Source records

---------------

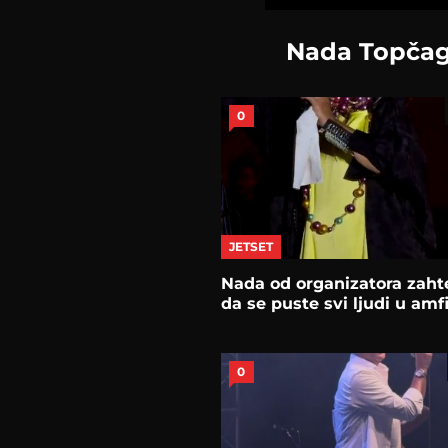
Nada Topčagi
0
JETSET
Nada od organizatora zaht
da se puste svi ljudi u amf
0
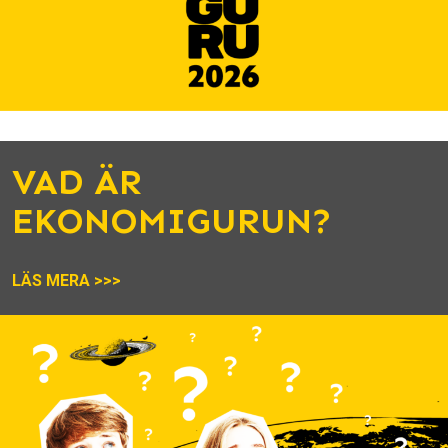
VAD ÄR
EKONOMIGURUN?
LÄS MERA >>>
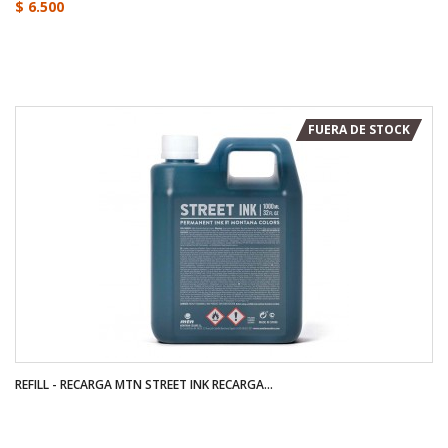
$ 6.500
FUERA DE STOCK
REFILL - RECARGA MTN STREET INK RECARGA...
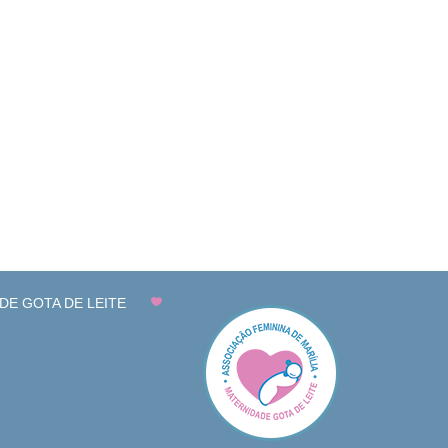
DE GOTA DE LEITE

---------------

About this exercise
In the copy you write, the data above must appear exactly, with no pictures.

Solution to the exercise
Nada Topčagi
0
JETSET
Nada od organizatora zaht
da se puste svi ljudi u amf
0
VAD ÄR
EKONOMIGURUN?
LÄS MERA >>>
$ 6.500
FUERA DE STOCK
REFILL - RECARGA MTN STREET INK RECARGA...
DE GOTA DE LEITE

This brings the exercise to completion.